Applying ECS to the ingestion server/data refresh

This was a passing thought I had that I wanted to note somewhere. Currently the ingestion server is a small Falcon app that runs most aspects of the data refresh, but then also (in staging/prod) interacts with a fleet of “indexer worker” EC2 instances when performing the Postgres -> Elasticsearch indexing.

We have plans for moving the data refresh steps from the ingestion server into Airflow. Most of these steps are operations on the various databases, so they’re not very processor-intensive on the server end. However, the indexing steps are intensive, which is why they’re spread across 6 machines in production (and even then it can take a number of hours to complete).

We could replicate this process in Airflow by setting up Celery-based workers so that the tasks run on a separate instance from the webserver/scheduler. Ultimately I’d like to go this route (or use something like the ECS Executor rather than Celery), but that’s a non-trivial effort to complete.

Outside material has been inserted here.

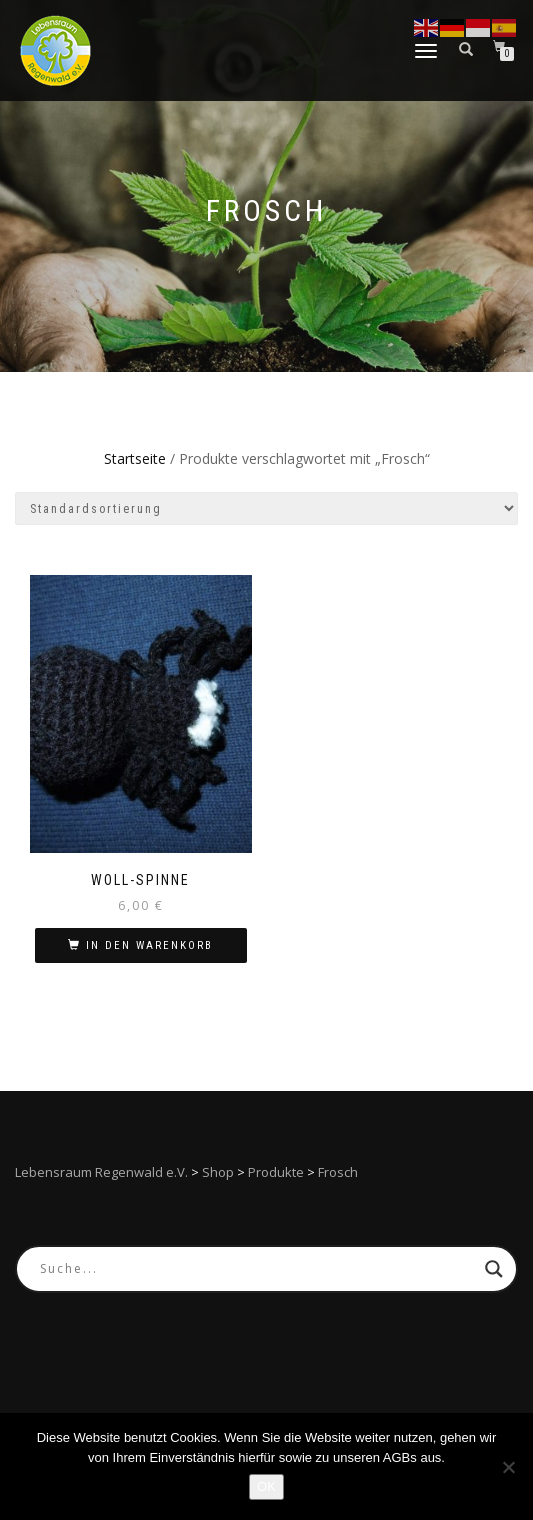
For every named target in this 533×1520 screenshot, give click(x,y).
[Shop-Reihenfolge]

One other way we could accomplish this would be to use ECS tasks! We could have a container defined specifically for the indexing step, which expects to receive the range on which to index and all necessary connection information. We could then kick off n of those jobs using the EcsRunTaskOperator, and wait for completion using the EcsTaskStateSensor to determine when they complete. This could be done in our current setup without any new Airflow infrastructure. It’d also allow us to remove the indexer workers, which currently sit idle (albeit in the stopped state) in EC2 until they are used.

#airflow, #data-refresh, #ecs, #infrastructure, #openverse